■ Exercise prompt
Across the records, how many lines contain "điều"? Answer with the number alone.

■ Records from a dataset
================

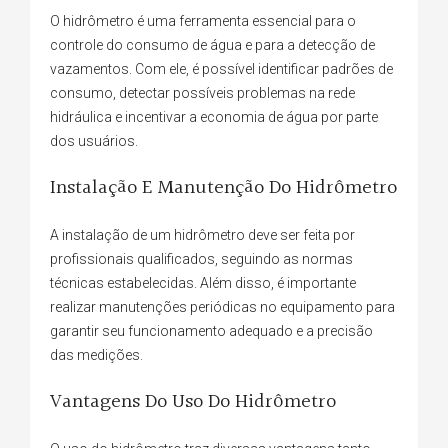
O hidrômetro é uma ferramenta essencial para o
controle do consumo de água e para a detecção de
vazamentos. Com ele, é possível identificar padrões de
consumo, detectar possíveis problemas na rede
hidráulica e incentivar a economia de água por parte
dos usuários.
Instalação E Manutenção Do Hidrômetro
A instalação de um hidrômetro deve ser feita por
profissionais qualificados, seguindo as normas
técnicas estabelecidas. Além disso, é importante
realizar manutenções periódicas no equipamento para
garantir seu funcionamento adequado e a precisão
das medições.
Vantagens Do Uso Do Hidrômetro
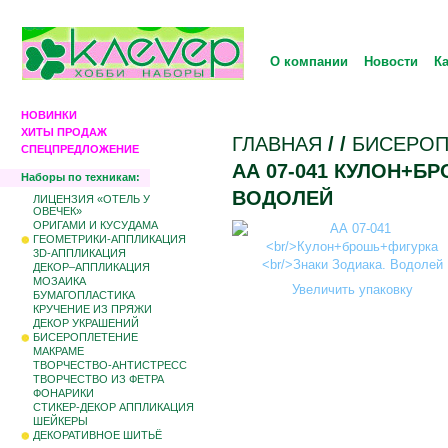
О компании
Новости
К
НОВИНКИ
ХИТЫ ПРОДАЖ
ГЛАВНАЯ
/
/
БИCЕРОП
СПЕЦПРЕДЛОЖЕНИЕ
АА 07-041 КУЛОН+Б
Наборы по техникам:
ВОДОЛЕЙ
ЛИЦЕНЗИЯ «ОТЕЛЬ У
ОВЕЧЕК»
ОРИГАМИ И КУСУДАМА
ГЕОМЕТРИКИ-АППЛИКАЦИЯ
3D-АППЛИКАЦИЯ
ДЕКОР–АППЛИКАЦИЯ
МОЗАИКА
Увеличить упаковку
БУМАГОПЛАСТИКА
КРУЧЕНИЕ ИЗ ПРЯЖИ
ДЕКОР УКРАШЕНИЙ
БИCЕРОПЛЕТЕНИЕ
МАКРАМЕ
ТВОРЧЕСТВО-АНТИСТРЕСС
ТВОРЧЕСТВО ИЗ ФЕТРА
ФОНАРИКИ
СТИКЕР-ДЕКОР АППЛИКАЦИЯ
ШЕЙКЕРЫ
ДЕКОРАТИВНОЕ ШИТЬЁ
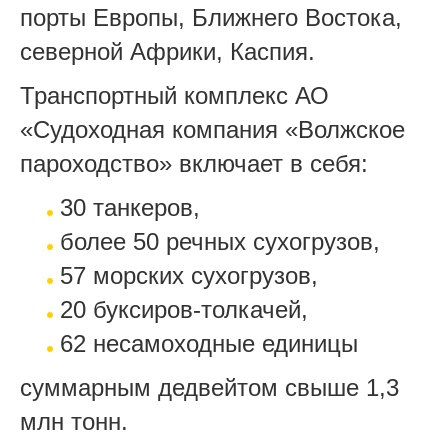
порты Европы, Ближнего Востока,
северной Африки, Каспия.
Транспортный комплекс АО
«Судоходная компания «Волжское
пароходство» включает в себя:
30 танкеров,
более 50 речных сухогрузов,
57 морских сухогрузов,
20 буксиров-толкачей,
62 несамоходные единицы
суммарным дедвейтом свыше 1,3
млн тонн.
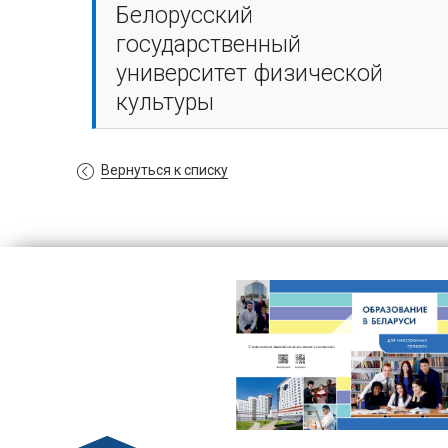
Белорусский
государственный
университет физической
культуры
Вернуться к списку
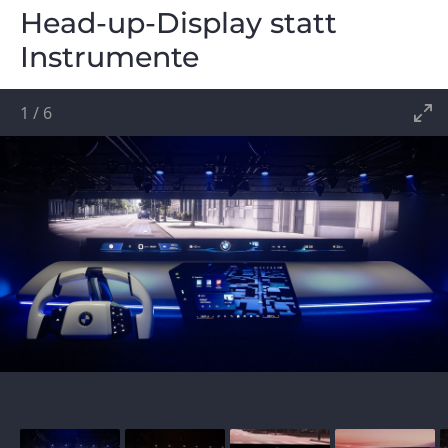
Head-up-Display statt
Instrumente
1
/
6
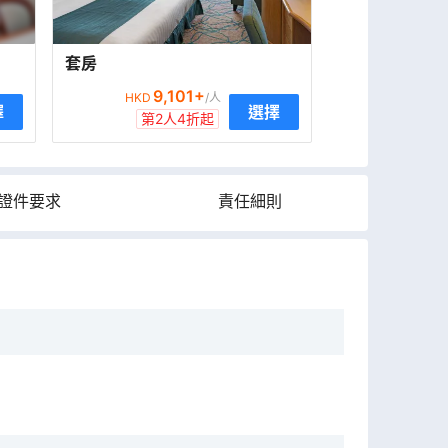
套房
9,101
+
HKD
/人
擇
選擇
第2人4折起
證件要求
責任細則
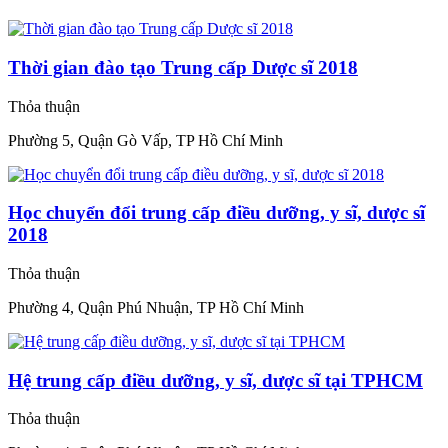
Thời gian đào tạo Trung cấp Dược sĩ 2018
Thỏa thuận
Phường 5, Quận Gò Vấp, TP Hồ Chí Minh
Học chuyển đổi trung cấp điều dưỡng, y sĩ, dược sĩ
2018
Thỏa thuận
Phường 4, Quận Phú Nhuận, TP Hồ Chí Minh
Hệ trung cấp điều dưỡng, y sĩ, dược sĩ tại TPHCM
Thỏa thuận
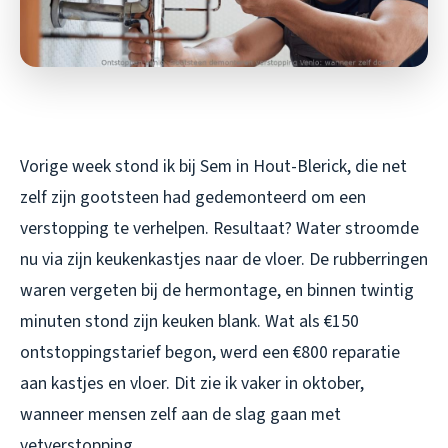
Vorige week stond ik bij Sem in Hout-Blerick, die net
zelf zijn gootsteen had gedemonteerd om een
verstopping te verhelpen. Resultaat? Water stroomde
nu via zijn keukenkastjes naar de vloer. De rubberringen
waren vergeten bij de hermontage, en binnen twintig
minuten stond zijn keuken blank. Wat als €150
ontstoppingstarief begon, werd een €800 reparatie
aan kastjes en vloer. Dit zie ik vaker in oktober,
wanneer mensen zelf aan de slag gaan met
vetverstopping.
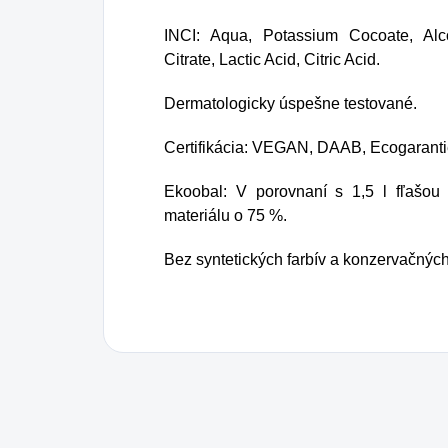
INCI: Aqua, Potassium Cocoate, Alc
Citrate, Lactic Acid, Citric Acid.
Dermatologicky úspešne testované.
Certifikácia: VEGAN, DAAB, Ecogarant
Ekoobal: V porovnaní s 1,5 l fľašo
materiálu o 75 %.
Bez syntetických farbív a konzervačných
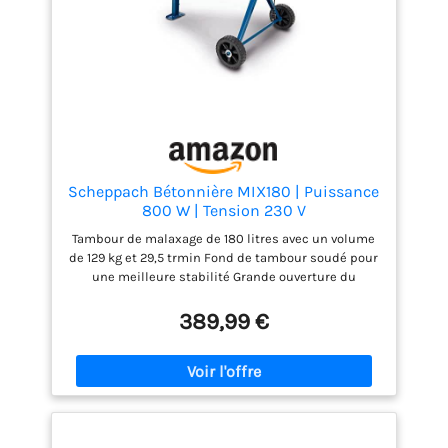
Scheppach Bétonnière MIX180 | Puissance
800 W | Tension 230 V
Tambour de malaxage de 180 litres avec un volume
de 129 kg et 29,5 trmin Fond de tambour soudé pour
une meilleure stabilité Grande ouverture du
tambour facilitant le remplissage et le vidage Le
boîtier à labyrinthe protège des projections d'eau et
389,99 €
garantit le bon refroidissement du moteur grce au
double ventilateur Roues dentées en fonte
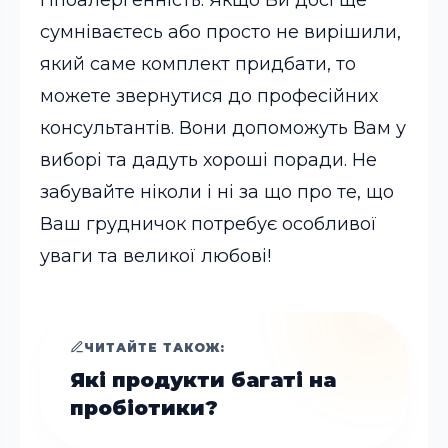
сумніваєтесь або просто не вирішили,
який саме комплект придбати, то
можете звернутися до професійних
консультантів. Вони допоможуть Вам у
виборі та дадуть хороші поради. Не
забувайте ніколи і ні за що про те, що
Ваш грудничок потребує особливої
уваги та великої любові!
ЧИТАЙТЕ ТАКОЖ:
Які продукти багаті на
пробіотики?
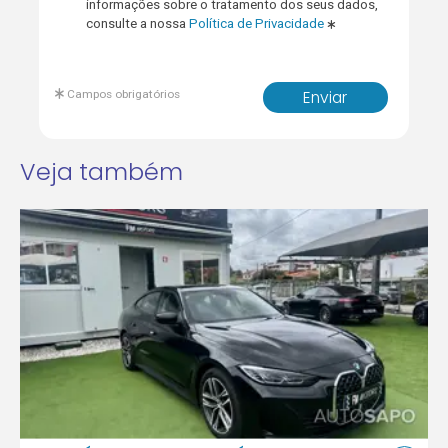
informações sobre o tratamento dos seus dados,
consulte a nossa
Política de Privacidade
Campos obrigatórios
Enviar
Veja também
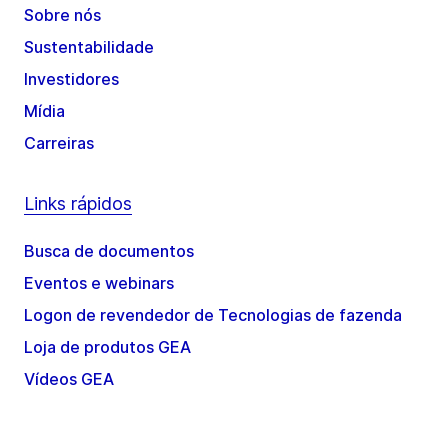
Sobre nós
Sustentabilidade
Investidores
Mídia
Carreiras
Links rápidos
Busca de documentos
Eventos e webinars
Logon de revendedor de Tecnologias de fazenda
Loja de produtos GEA
Vídeos GEA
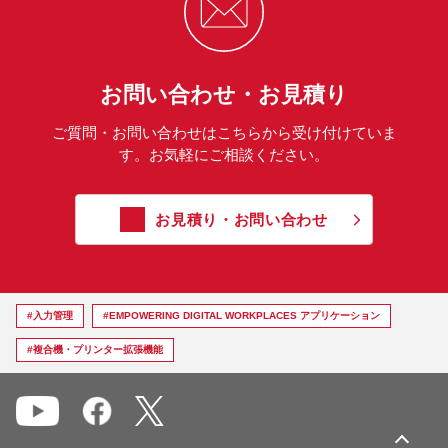
お問い合わせ・お見積り
ご質問・お問い合わせはこちらから受け付けていま
す。お気軽にご相談ください。
お見積り・お問い合わせ
#入力管理
#EMPOWERING DIGITAL WORKPLACES アプリケーション
#複合機・プリンター拡張機能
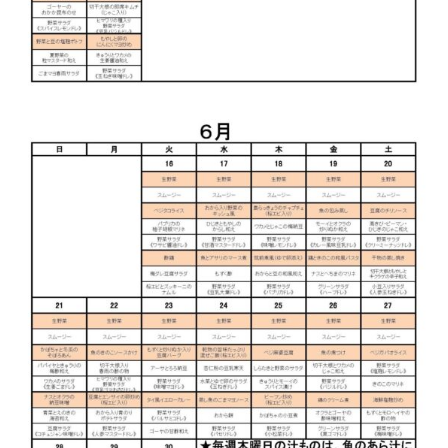
English Page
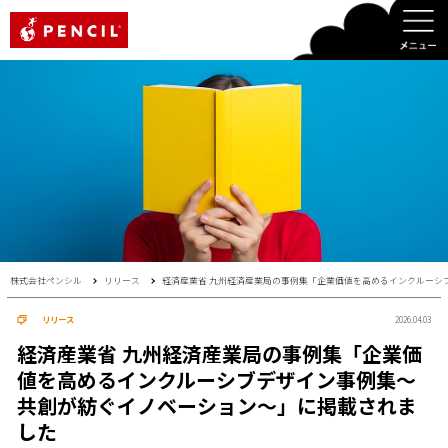
PENCIL
株式会社ペンシル
リリース
経済産業省 九州経済産業局の事例集「企業価値を高めるインクルーシ
リリース
2026.04.03
経済産業省 九州経済産業局の事例集「企業価
値を高めるインクルーシブデザイン事例集～
共創が紡ぐイノベーション～」に掲載されま
した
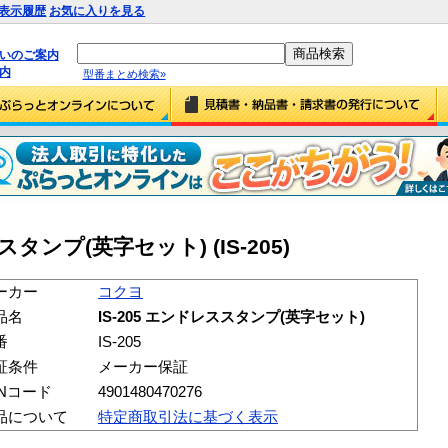
表示履歴
お気に入りを見る
払いのご案内
内
型番まとめ検索»
スタンプ(英字セット) (IS-205)
ーカー
コクヨ
品名
IS-205 エンドレススタンプ(英字セット)
番
IS-205
証条件
メーカー保証
ANコード
4901480470276
品について
特定商取引法に基づく表示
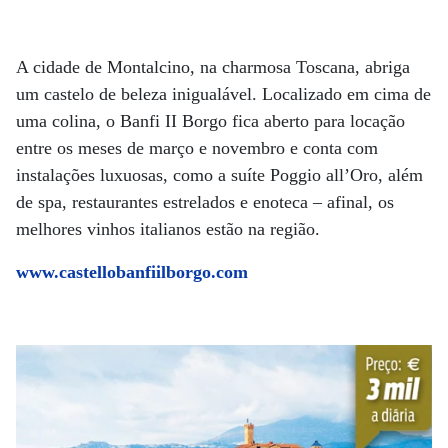
A cidade de Montalcino, na charmosa Toscana, abriga
um castelo de beleza inigualável. Localizado em cima de
uma colina, o Banfi II Borgo fica aberto para locação
entre os meses de março e novembro e conta com
instalações luxuosas, como a suíte Poggio all’Oro, além
de spa, restaurantes estrelados e enoteca – afinal, os
melhores vinhos italianos estão na região.
www.castellobanfiilborgo.com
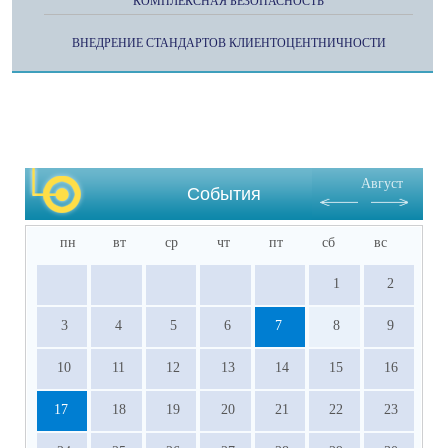
КОМПЛЕКСНАЯ БЕЗОПАСНОСТЬ
ВНЕДРЕНИЕ СТАНДАРТОВ КЛИЕНТОЦЕНТНИЧНОСТИ
Август
События
пн
вт
ср
чт
пт
сб
вс
1
2
3
4
5
6
7
8
9
10
11
12
13
14
15
16
17
18
19
20
21
22
23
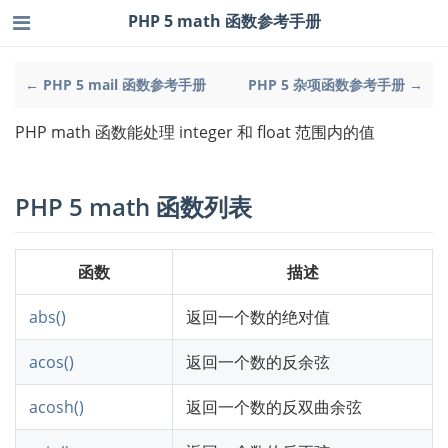
PHP 5 math 函数参考手册
← PHP 5 mail 函数参考手册
PHP 5 杂项函数参考手册 →
PHP math 函数能处理 integer 和 float 范围内的值
PHP 5 math 函数列表
函数
描述
abs()
返回一个数的绝对值
acos()
返回一个数的反余弦
acosh()
返回一个数的反双曲余弦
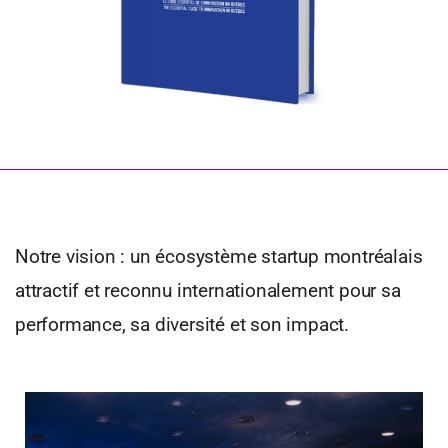
Notre vision : un écosystème startup montréalais
attractif et reconnu internationalement pour sa
performance, sa diversité et son impact.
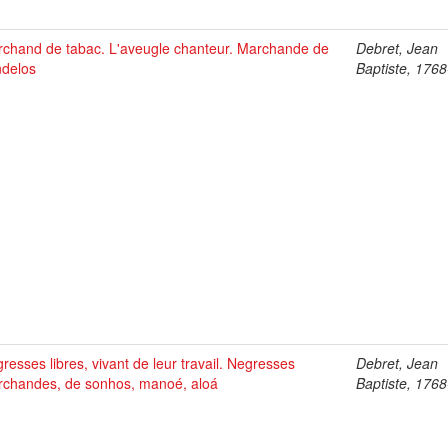
chand de tabac. L'aveugle chanteur. Marchande de
Debret, Jean
delos
Baptiste, 176
resses libres, vivant de leur travail. Negresses
Debret, Jean
chandes, de sonhos, manoé, aloá
Baptiste, 176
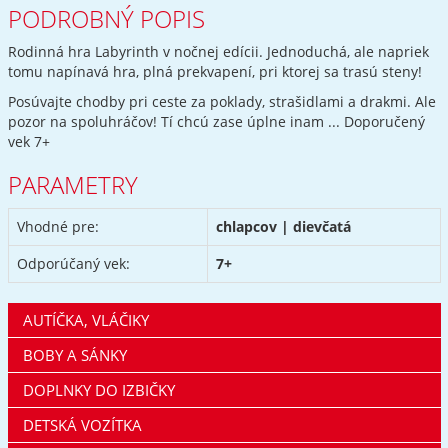
PODROBNÝ POPIS
Rodinná hra Labyrinth v nočnej edícii. Jednoduchá, ale napriek
tomu napínavá hra, plná prekvapení, pri ktorej sa trasú steny!
Posúvajte chodby pri ceste za poklady, strašidlami a drakmi. Ale
pozor na spoluhráčov! Tí chcú zase úplne inam ... Doporučený
vek 7+
PARAMETRY
Vhodné pre:
chlapcov | dievčatá
Odporúčaný vek:
7+
AUTÍČKA, VLÁČIKY
BOBY A SÁNKY
DOPLNKY DO IZBIČKY
DETSKÁ VOZÍTKA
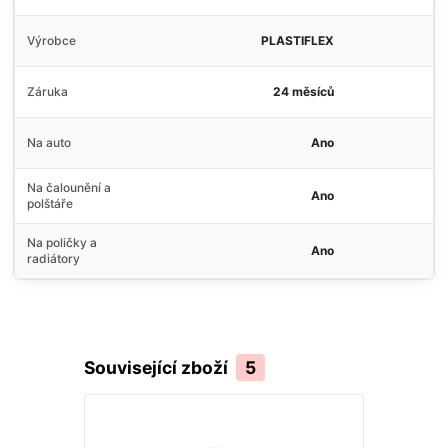
Výrobce
PLASTIFLEX
Záruka
24 měsíců
Na auto
Ano
Na čalounění a
Ano
polštáře
Na poličky a
Ano
radiátory
Související zboží
5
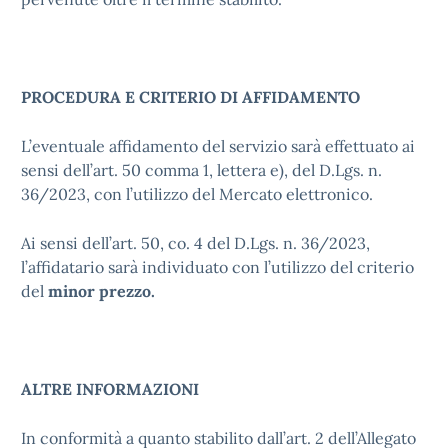
PROCEDURA E CRITERIO DI AFFIDAMENTO
L’eventuale affidamento del servizio sarà effettuato ai
sensi dell’art. 50 comma 1, lettera e), del D.Lgs. n.
36/2023, con l’utilizzo del Mercato elettronico.
Ai sensi dell’art. 50, co. 4 del D.Lgs. n. 36/2023,
l’affidatario sarà individuato con l’utilizzo del criterio
del
minor prezzo.
ALTRE INFORMAZIONI
In conformità a quanto stabilito dall’art. 2 dell’Allegato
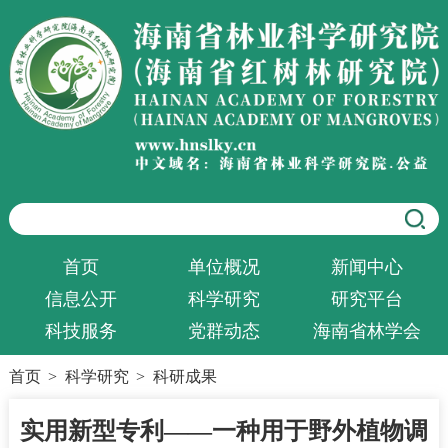
首页
单位概况
新闻中心
信息公开
科学研究
研究平台
科技服务
党群动态
海南省林学会
首页
>
科学研究
>
科研成果
实用新型专利——一种用于野外植物调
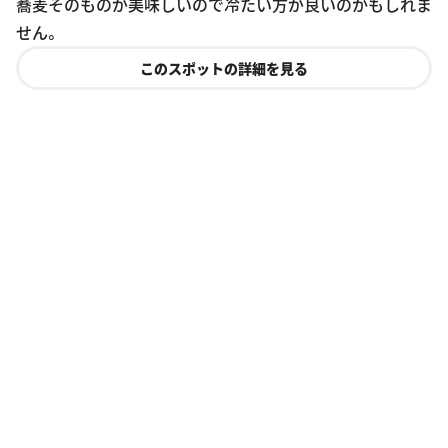
蕎麦そのものが美味しいので冷たい方が良いのかもしれま
せん。
このスポットの詳細を見る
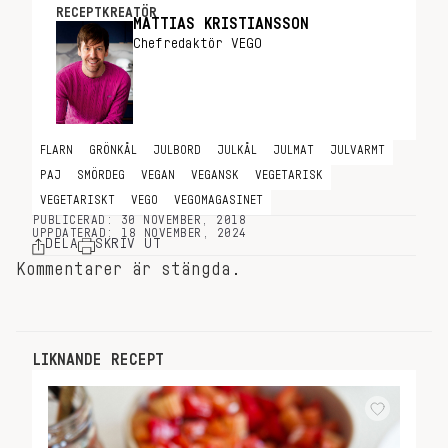
RECEPTKREATÖR
MATTIAS KRISTIANSSON
Chefredaktör VEGO
FLARN
GRÖNKÅL
JULBORD
JULKÅL
JULMAT
JULVARMT
PAJ
SMÖRDEG
VEGAN
VEGANSK
VEGETARISK
VEGETARISKT
VEGO
VEGOMAGASINET
PUBLICERAD: 30 NOVEMBER, 2018
UPPDATERAD: 18 NOVEMBER, 2024
DELA
SKRIV UT
Kommentarer är stängda.
LIKNANDE RECEPT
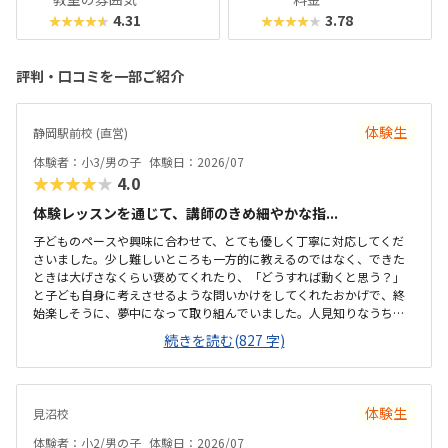
4.31
3.78
★★★★★
★★★★★
評判・口コミを一部ご紹介
体験生
静岡駅前校 (直営)
体験者：小3/男の子
体験日：2026/07
★★★★★
4.0
体験レッスンを通じて、講師のきめ細やかな指...
子どものペースや興味に合わせて、とても優しく丁寧に対応してくだ
さいました。少し難しいところも一方的に教えるのではなく、できた
ときは大げさなくらい褒めてくれたり、「どうすれば動くと思う？」
と子ども自身に考えさせるような問いかけをしてくれたおかげで、終
始楽しそうに、夢中になって取り組んでいました。人見知りなうちの
子もすぐに緊張がほぐれ、安心して楽しく学べたと感じています。子
続きを読む(827 字)
どもが大好きなロブロックスの世界を舞台にしているため、最初から
最後まで高いモチベーションで取り組めていました。ただ遊ぶだけで
なく、ゲームを作るというプロセスを通じて、自然とプログラミング
の基礎や論理的思考力が学べるカリキュラムになっていて素晴らしい
体験生
見沼校
と感じました。自分の思い描いた動きが画面上にすぐに反映される仕
組みも、子どもの「もっと作りたい」という意欲をを引き出すのにぴ
体験者：小2/男の子
体験日：2026/07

================

■ Task result
2